Jason Ludke’s mother tossed him across a room when he was four. It was Christmas Day, 1994, Milwaukee.
In October 2016, law enforcement officers arrested him near San Angelo, Texas. He and his friend, Yosvany Padilla-Conde, were driving southeast towards Mexico—planning, the FBI charged, to fly overseas to join ISIS. Jason, branded “a true danger” by federal prosecutors, got seven years.
He was back in Wisconsin in 2022. I flew there late that September, pulling up to Parsons House, where he was staying, in a ridiculous rented truck (I own a Corolla). We drove through Milwaukee’s Amani neighborhood—noted “for poverty, crime and violence”—to buy cigarettes, then to Estabrook Park in Shorewood.
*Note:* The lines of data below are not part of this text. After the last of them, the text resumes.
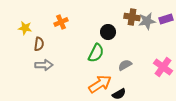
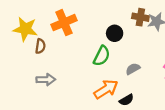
orange cross: (61, 22) -> (64, 23), size x1.6
yellow star: (25, 28) -> (25, 29), size x1.6
gray arrow: (44, 65) -> (46, 80), moved

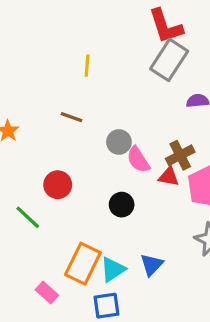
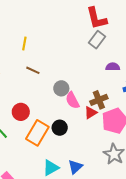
gray rectangle: (169, 60) -> (97, 40), size x0.7
yellow line: (87, 66) -> (24, 43), moved
red triangle: (169, 177) -> (91, 113), turned -48
orange rectangle: (83, 264) -> (37, 133), moved

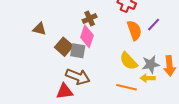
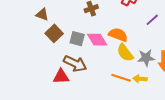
orange semicircle: (134, 30) -> (118, 35), moved, turned -54
pink diamond: (87, 36) -> (97, 40), moved, turned -55
brown square: (64, 47) -> (54, 33), moved
yellow arrow: (148, 78) -> (140, 79), moved

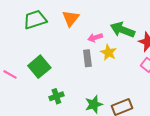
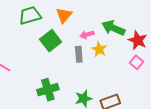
green square: (39, 67) -> (51, 41), moved
green cross: (56, 96) -> (48, 90), size x1.5

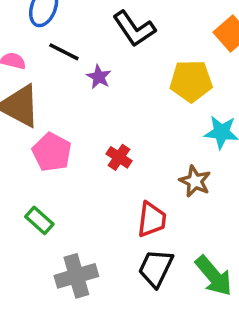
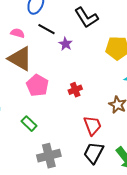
red cross: (119, 157) -> (75, 90), turned 32
red trapezoid: (152, 220) -> (92, 125), turned -30

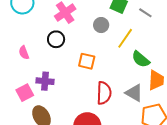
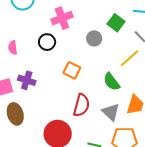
yellow line: (125, 38) -> (129, 58), moved
green semicircle: (141, 59) -> (112, 82), moved

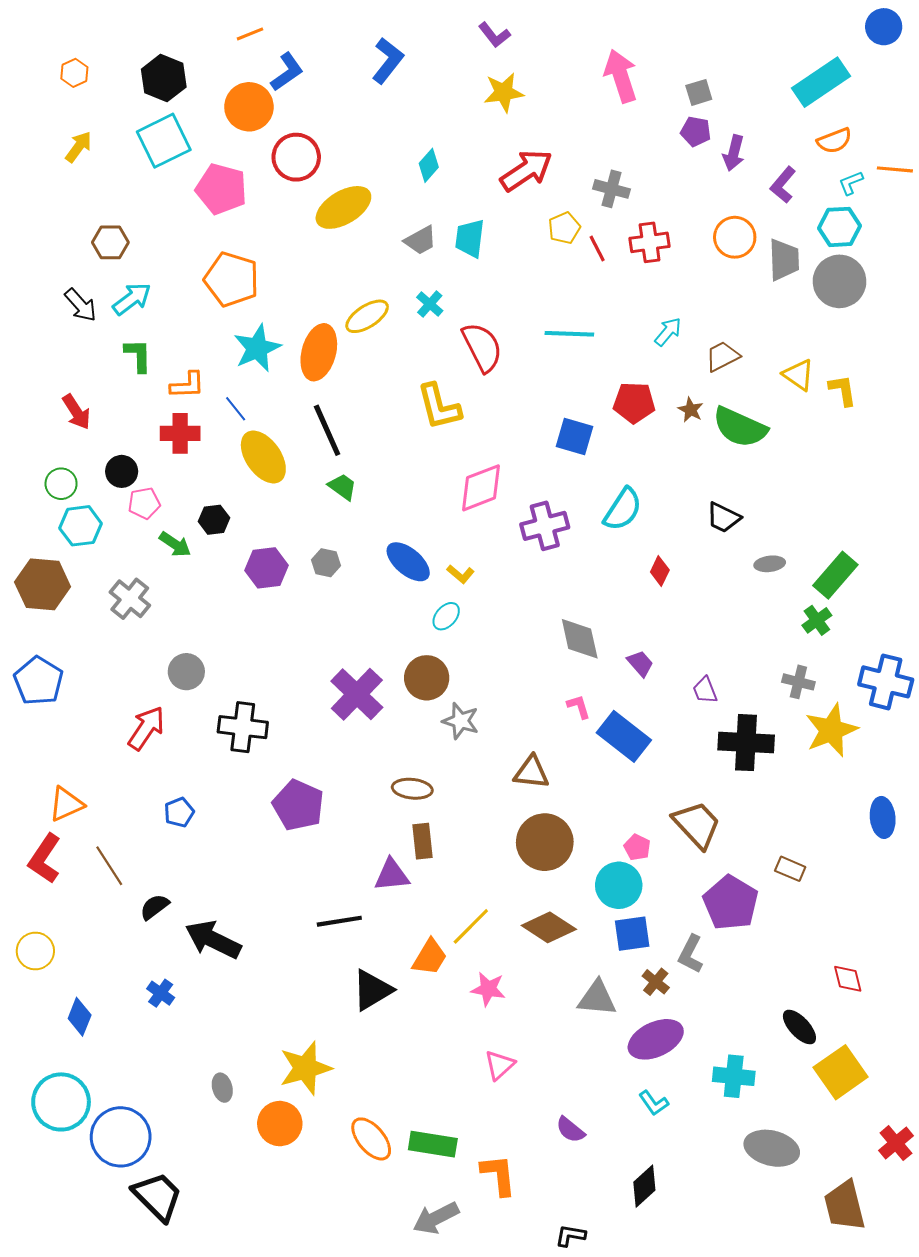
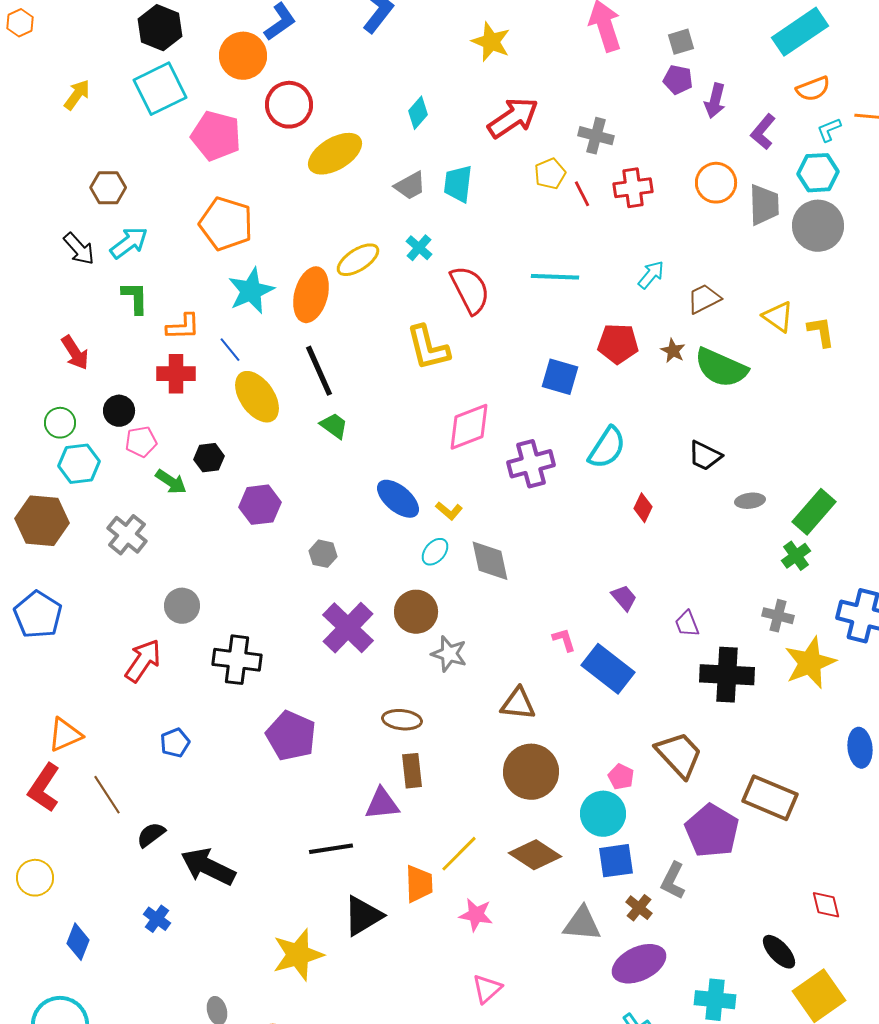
orange hexagon: (74, 73) -> (20, 23), moved
yellow star: (504, 92) -> (491, 42), turned 30
gray hexagon: (326, 563) -> (323, 554), moved
gray diamond: (580, 639) -> (490, 561), moved
brown rectangle: (790, 869) -> (770, 798), size x1.8
orange trapezoid: (430, 957) -> (419, 884), turned -33
yellow star: (305, 1068) -> (298, 955), moved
I’ll get you your paperwork, Jason remembers the informant telling him. You just come over—you join the Islamic State. You can just live as a person over here. “I never talked about trying to go join the army—or, like, trying to go fight Americans,” he elaborated. He wanted only to “migrate away. Just go live.”
By his mid-30s, Jason had a lifetime’s worth of reasons to flee, detailed in a document drafted by the Federal Defender Services of Wisconsin. After childhood visits from foster care to his parents, he would return “hungry and dirty, with bruises, his clothes soaked in urine and filled with feces.” Around the time he was ten, “police found Jason living out of a dumpster.”
“I remember reading that, too,” he recalled under the autumning trees. “I just don’t remember it.”